> [EXERCISE OBJECTIVE]
Beginning with the line containing "усиление агрессии в", give every line again exactly as it is, ending with the last line of the entries.

> [RECORDS SUPPLIED]
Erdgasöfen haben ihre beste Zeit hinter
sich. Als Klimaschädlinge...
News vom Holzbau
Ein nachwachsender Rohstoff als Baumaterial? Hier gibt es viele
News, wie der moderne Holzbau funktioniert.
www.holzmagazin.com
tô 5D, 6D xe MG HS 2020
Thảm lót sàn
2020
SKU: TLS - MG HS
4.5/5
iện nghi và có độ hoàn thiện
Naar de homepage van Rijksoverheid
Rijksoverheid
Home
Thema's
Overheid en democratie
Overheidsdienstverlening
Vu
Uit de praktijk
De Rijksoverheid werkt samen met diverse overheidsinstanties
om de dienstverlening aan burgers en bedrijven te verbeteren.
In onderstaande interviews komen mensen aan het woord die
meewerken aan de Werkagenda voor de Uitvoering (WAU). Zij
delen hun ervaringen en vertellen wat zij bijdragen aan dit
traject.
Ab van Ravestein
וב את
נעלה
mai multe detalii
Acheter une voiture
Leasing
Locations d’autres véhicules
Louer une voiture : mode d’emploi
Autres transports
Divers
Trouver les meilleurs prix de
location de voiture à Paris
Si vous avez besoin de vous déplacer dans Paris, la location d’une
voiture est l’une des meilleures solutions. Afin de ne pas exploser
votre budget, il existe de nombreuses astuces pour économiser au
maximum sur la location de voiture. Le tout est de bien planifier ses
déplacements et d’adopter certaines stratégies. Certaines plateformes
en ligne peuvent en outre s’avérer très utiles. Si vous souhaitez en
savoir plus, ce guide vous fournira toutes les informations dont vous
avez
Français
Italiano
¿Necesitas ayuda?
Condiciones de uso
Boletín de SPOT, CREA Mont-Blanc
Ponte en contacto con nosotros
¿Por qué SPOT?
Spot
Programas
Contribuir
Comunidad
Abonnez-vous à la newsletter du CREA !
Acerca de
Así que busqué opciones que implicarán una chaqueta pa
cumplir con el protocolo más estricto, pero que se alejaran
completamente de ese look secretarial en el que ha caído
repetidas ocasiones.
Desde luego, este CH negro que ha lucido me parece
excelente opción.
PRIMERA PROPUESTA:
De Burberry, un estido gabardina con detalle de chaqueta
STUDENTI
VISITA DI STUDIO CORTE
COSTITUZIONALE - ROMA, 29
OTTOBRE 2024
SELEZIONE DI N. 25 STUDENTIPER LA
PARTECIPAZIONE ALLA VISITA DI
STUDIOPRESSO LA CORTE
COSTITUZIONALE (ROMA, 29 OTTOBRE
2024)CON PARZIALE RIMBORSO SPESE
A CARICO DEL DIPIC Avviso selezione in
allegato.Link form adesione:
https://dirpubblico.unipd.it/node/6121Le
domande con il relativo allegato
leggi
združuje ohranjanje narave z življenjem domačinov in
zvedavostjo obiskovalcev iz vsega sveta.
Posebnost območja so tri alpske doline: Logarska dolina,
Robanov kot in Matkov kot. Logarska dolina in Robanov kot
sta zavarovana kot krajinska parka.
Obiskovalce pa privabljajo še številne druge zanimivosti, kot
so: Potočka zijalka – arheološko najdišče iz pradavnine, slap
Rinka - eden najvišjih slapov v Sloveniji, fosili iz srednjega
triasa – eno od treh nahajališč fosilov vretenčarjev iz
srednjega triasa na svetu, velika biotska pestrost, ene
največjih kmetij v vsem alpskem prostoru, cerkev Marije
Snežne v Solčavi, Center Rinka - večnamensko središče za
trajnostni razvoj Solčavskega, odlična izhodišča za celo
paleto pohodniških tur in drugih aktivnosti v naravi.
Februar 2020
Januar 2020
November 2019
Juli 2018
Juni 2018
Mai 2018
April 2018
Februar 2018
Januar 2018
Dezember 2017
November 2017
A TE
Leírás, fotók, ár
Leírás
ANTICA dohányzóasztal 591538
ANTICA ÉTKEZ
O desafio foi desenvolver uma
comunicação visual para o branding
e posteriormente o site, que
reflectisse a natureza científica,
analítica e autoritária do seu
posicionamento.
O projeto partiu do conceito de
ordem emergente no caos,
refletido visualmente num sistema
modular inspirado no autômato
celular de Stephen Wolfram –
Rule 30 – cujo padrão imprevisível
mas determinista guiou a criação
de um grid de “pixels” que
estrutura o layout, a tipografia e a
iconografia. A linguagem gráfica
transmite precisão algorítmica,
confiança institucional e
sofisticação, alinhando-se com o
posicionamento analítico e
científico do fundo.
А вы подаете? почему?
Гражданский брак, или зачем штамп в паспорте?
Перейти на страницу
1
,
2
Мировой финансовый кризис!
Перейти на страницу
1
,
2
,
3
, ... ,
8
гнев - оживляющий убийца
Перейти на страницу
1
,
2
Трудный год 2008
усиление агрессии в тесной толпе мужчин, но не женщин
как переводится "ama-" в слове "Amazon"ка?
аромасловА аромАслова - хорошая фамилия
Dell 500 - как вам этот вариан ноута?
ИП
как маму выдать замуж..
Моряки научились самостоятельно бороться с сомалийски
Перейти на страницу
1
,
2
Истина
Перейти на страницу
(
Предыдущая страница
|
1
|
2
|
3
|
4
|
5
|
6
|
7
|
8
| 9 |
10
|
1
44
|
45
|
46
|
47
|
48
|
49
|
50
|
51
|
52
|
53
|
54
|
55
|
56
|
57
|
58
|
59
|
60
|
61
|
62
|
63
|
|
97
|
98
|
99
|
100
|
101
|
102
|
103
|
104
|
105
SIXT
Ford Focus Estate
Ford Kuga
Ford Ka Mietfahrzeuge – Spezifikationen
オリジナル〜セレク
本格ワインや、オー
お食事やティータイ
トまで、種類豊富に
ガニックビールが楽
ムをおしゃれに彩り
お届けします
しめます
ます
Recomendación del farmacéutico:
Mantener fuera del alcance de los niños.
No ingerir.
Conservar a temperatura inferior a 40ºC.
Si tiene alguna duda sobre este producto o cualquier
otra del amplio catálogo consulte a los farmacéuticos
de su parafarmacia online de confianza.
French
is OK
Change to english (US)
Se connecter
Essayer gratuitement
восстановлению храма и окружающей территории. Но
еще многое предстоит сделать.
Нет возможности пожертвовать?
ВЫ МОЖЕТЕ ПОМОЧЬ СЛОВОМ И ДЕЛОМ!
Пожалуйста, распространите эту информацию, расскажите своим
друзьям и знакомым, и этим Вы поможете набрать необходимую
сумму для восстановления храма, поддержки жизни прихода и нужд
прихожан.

> [OUTPUT OF THE TASK]
усиление агрессии в тесной толпе мужчин, но не женщин
как переводится "ama-" в слове "Amazon"ка?
аромасловА аромАслова - хорошая фамилия
Dell 500 - как вам этот вариан ноута?
ИП
как маму выдать замуж..
Моряки научились самостоятельно бороться с сомалийски
Перейти на страницу
1
,
2
Истина
Перейти на страницу
(
Предыдущая страница
|
1
|
2
|
3
|
4
|
5
|
6
|
7
|
8
| 9 |
10
|
1
44
|
45
|
46
|
47
|
48
|
49
|
50
|
51
|
52
|
53
|
54
|
55
|
56
|
57
|
58
|
59
|
60
|
61
|
62
|
63
|
|
97
|
98
|
99
|
100
|
101
|
102
|
103
|
104
|
105
SIXT
Ford Focus Estate
Ford Kuga
Ford Ka Mietfahrzeuge – Spezifikationen
オリジナル〜セレク
本格ワインや、オー
お食事やティータイ
トまで、種類豊富に
ガニックビールが楽
ムをおしゃれに彩り
お届けします
しめます
ます
Recomendación del farmacéutico:
Mantener fuera del alcance de los niños.
No ingerir.
Conservar a temperatura inferior a 40ºC.
Si tiene alguna duda sobre este producto o cualquier
otra del amplio catálogo consulte a los farmacéuticos
de su parafarmacia online de confianza.
French
is OK
Change to english (US)
Se connecter
Essayer gratuitement
восстановлению храма и окружающей территории. Но
еще многое предстоит сделать.
Нет возможности пожертвовать?
ВЫ МОЖЕТЕ ПОМОЧЬ СЛОВОМ И ДЕЛОМ!
Пожалуйста, распространите эту информацию, расскажите своим
друзьям и знакомым, и этим Вы поможете набрать необходимую
сумму для восстановления храма, поддержки жизни прихода и нужд
прихожан.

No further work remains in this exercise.